If top foreign scientists decide not to come to Washington, or bright young minds believe a career in biomedical research has become too unstable, the foundations of the innovation economy grow shakier. Postdoc and graduate students are among the hardest hit by the sequestration, Slattery confirms. Cohen adds that among the dozens of biotech organizations she has surveyed, most are laying people off, doing less hiring or both.

“We risk losing young, promising researchers who have trained at our most prestigious universities to be world-class scientists,” says Larry Corey, president and director of Fred Hutchinson Cancer Research Center, who notes that 70 percent of the Hutch’s funding comes from NIH. “Most of these people have spent over a decade in this training and face leaving their chosen field forever because of lack of such funding.”

That funding is not beyond saving, though a toxic congressional environment makes it difficult. U.S. Senator Patty Murray, D-Washington, has spoken out against the NIH cuts, as has U.S. Representative Jim McDermott, D-Seattle. U.S. Representative Dave Reichert, R-Auburn, was an outspoken advocate for increased NIH funding in the past, but has been relatively quiet about the sequestration cuts, perhaps because the 2014 House Republican budget proposes doubling the cuts from the 5.1 percent trimmed under the sequester to more than 10 percent.

Some on the right, such as the Heritage Foundation’s T. Elliot Gaiser and Jason Lloyd, believe NIH budget cuts will simply force the organization to eliminate inefficiencies, that is, do more with less. Those in the biomedical industry call this view mistaken.

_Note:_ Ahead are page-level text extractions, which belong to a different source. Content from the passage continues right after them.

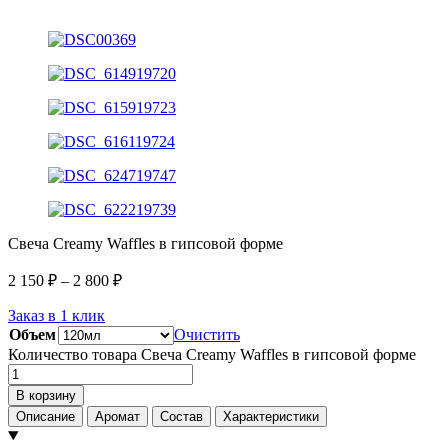
Свеча Creamy Waffles в гипсовой форме
2 150
₽
–
2 800
₽
Заказ в 1 клик
Объем
Очистить
Количество товара Свеча Creamy Waffles в гипсовой форме
В корзину
Описание
Аромат
Состав
Характеристики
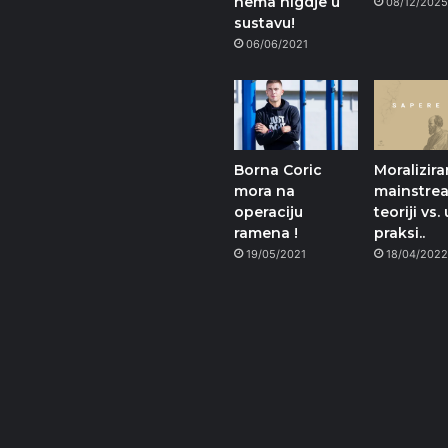
nema nigdje u
08/12/202
sustavu!
06/06/2021
Borna Coric
Moralizira
mora na
mainstre
operaciju
teoriji vs. 
ramena !
praksi..
19/05/2021
18/04/202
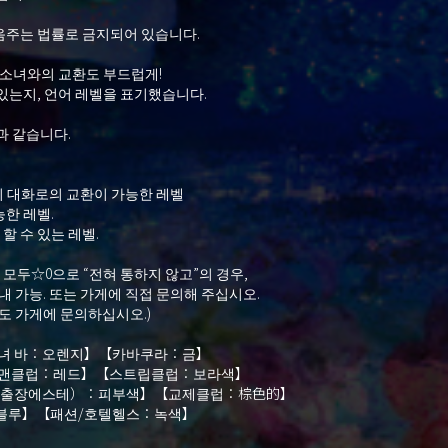
음주는 법률로 금지되어 있습니다.
 소녀와의 교환도 부드럽게!
있는지, 언어 레벨을 표기했습니다.
과 같습니다.
 대화로의 교환이 가능한 레벨
한 레벨.
 수 있는 레벨.
모두☆0으로 “전혀 통하지 않고”의 경우,
내 가능. 또는 가게에 직접 문의해 주십시오.
우도 가게에 문의하십시오.)
【소녀 바：오렌지】【카바쿠라：금】
틀맨클럽：레드】【스트립클럽：보라색】
（출장에스테）：피부색】【교제클럽：棕色的】
블루】【패션/호텔헬스：녹색】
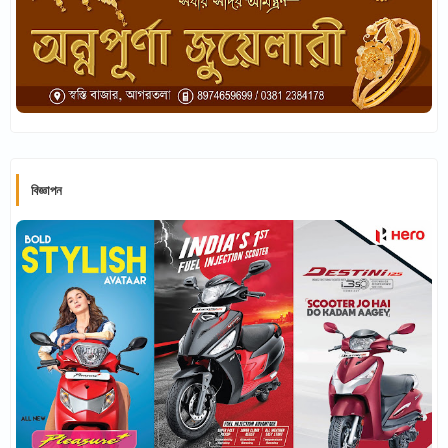
বিজ্ঞাপন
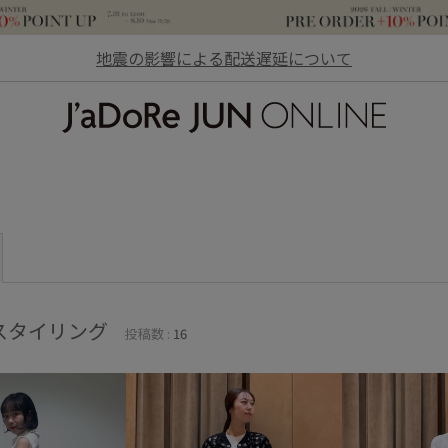
地震の影響による配送遅延について
JaDoRe JUN ONLINE
スタイリング
投稿数 :
16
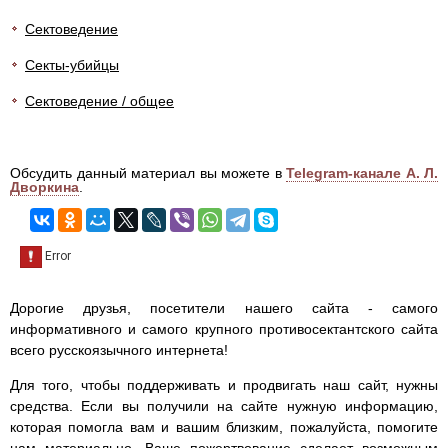
Сектоведение
Секты-убийцы
Сектоведение / общее
Обсудить данный материал вы можете в
Telegram-канале А. Л.
Дворкина
.
Дорогие друзья, посетители нашего сайта - самого
информативного и самого крупного противосектантского сайта
всего русскоязычного интернета!
Для того, чтобы поддерживать и продвигать наш сайт, нужны
средства. Если вы получили на сайте нужную информацию,
которая помогла вам и вашим близким, пожалуйста, помогите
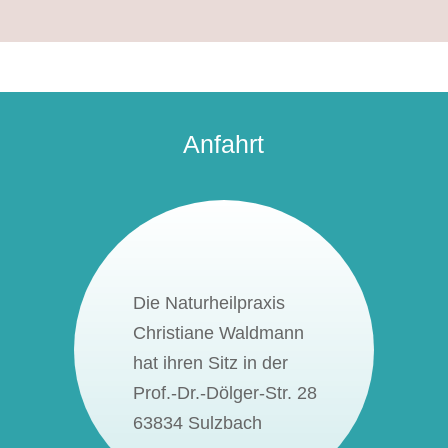
Anfahrt
Die Naturheilpraxis
Christiane Waldmann
hat ihren Sitz in der
Prof.-Dr.-Dölger-Str. 28
Mit dem
Laden der
63834 Sulzbach
Karte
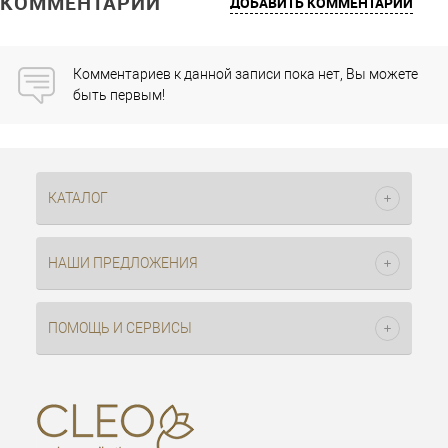
КОММЕНТАРИИ
ДОБАВИТЬ КОММЕНТАРИЙ
Комментариев к данной записи пока нет, Вы можете
быть первым!
КАТАЛОГ
НАШИ ПРЕДЛОЖЕНИЯ
ПОМОЩЬ И СЕРВИСЫ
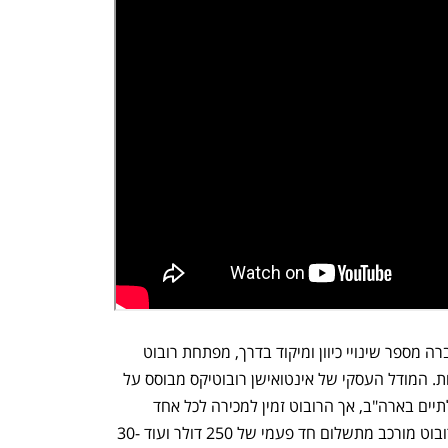
החברה הישראלית, שהוקמה ב-2016 ועברה מספר שינויי כיוון ומיקוד בדרך, מפתחת רובוט 
שאמור לסייע לקשישים להפיג את הבדידות. המודל העסקי של אינטואישן רובוטיקס מבוסס על 
עבודה עם ארגוני בריאות וארגונים ממשלתיים בארה"ב, אך הרובוט זמין למכירה לכל אחד 
בארה"ב באמצעות האתר ElliQ. מחיר הרובוט מורכב מתשלום חד פעמי של 250 דולר ועוד 30-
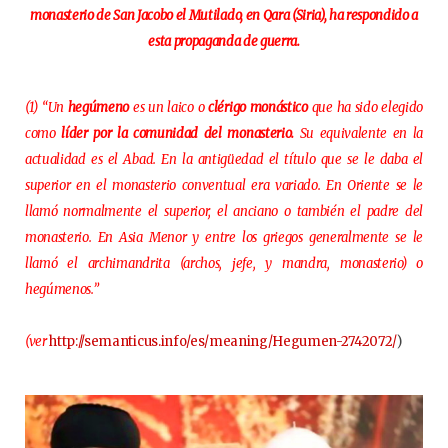
monasterio de San Jacobo el Mutilado, en Qara (Siria), ha respondido a
esta propaganda de guerra.
(1) “Un
hegúmeno
es un laico o
clérigo monástico
que ha sido elegido
como
líder por la comunidad del monasterio.
Su equivalente en la
actualidad es el Abad. En la antigüedad el título que se le daba el
superior en el monasterio conventual era variado. En Oriente se le
llamó normalmente el superior, el anciano o también el padre del
monasterio. En Asia Menor y entre los griegos generalmente se le
llamó el archimandrita (archos, jefe, y mandra, monasterio) o
hegúmenos.”
(ver
http://semanticus.info/es/meaning/Hegumen-2742072/
)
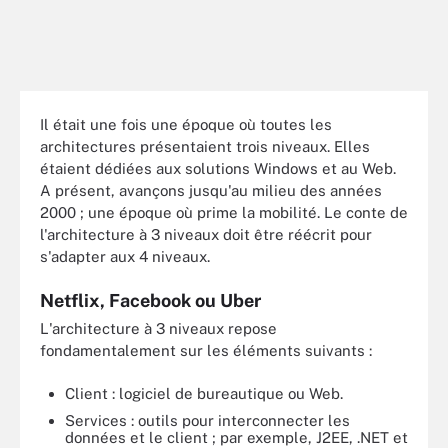
Il était une fois une époque où toutes les
architectures présentaient trois niveaux. Elles
étaient dédiées aux solutions Windows et au Web.
A présent, avançons jusqu'au milieu des années
2000 ; une époque où prime la mobilité. Le conte de
l'architecture à 3 niveaux doit être réécrit pour
s'adapter aux 4 niveaux.
Netflix, Facebook ou Uber
L'architecture à 3 niveaux repose
fondamentalement sur les éléments suivants :
Client : logiciel de bureautique ou Web.
Services : outils pour interconnecter les
données et le client ; par exemple, J2EE, .NET et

Slattery and others describe the NIH grant process as becoming more arduous and competitive every year.

Despite the situation, Slattery portrays the attitude at the UW and other research institutions as guardedly optimistic. For now. “You can’t be a pessimist if you’re a research scientist. You have to be realistic, but also optimistic in some ways,” he says. “You have to believe a breakthrough is possible…. You just have to hope that people will understand how important this is and that private funding can’t fill the gaps. You hope that things will become more predictable and smarter, even if the evidence sometimes says the opposite.”